Records from a data source:

>>>>>

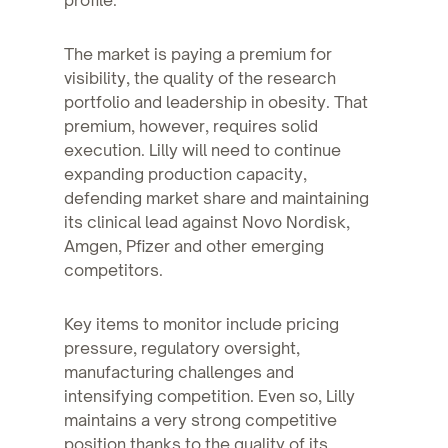
The market is paying a premium for
visibility, the quality of the research
portfolio and leadership in obesity. That
premium, however, requires solid
execution. Lilly will need to continue
expanding production capacity,
defending market share and maintaining
its clinical lead against Novo Nordisk,
Amgen, Pfizer and other emerging
competitors.
Key items to monitor include pricing
pressure, regulatory oversight,
manufacturing challenges and
intensifying competition. Even so, Lilly
maintains a very strong competitive
position thanks to the quality of its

<<<<<

What to work on. For each line above that contains the word "quality", give the line as it is written.

Answer to the problem.
visibility, the quality of the research
position thanks to the quality of its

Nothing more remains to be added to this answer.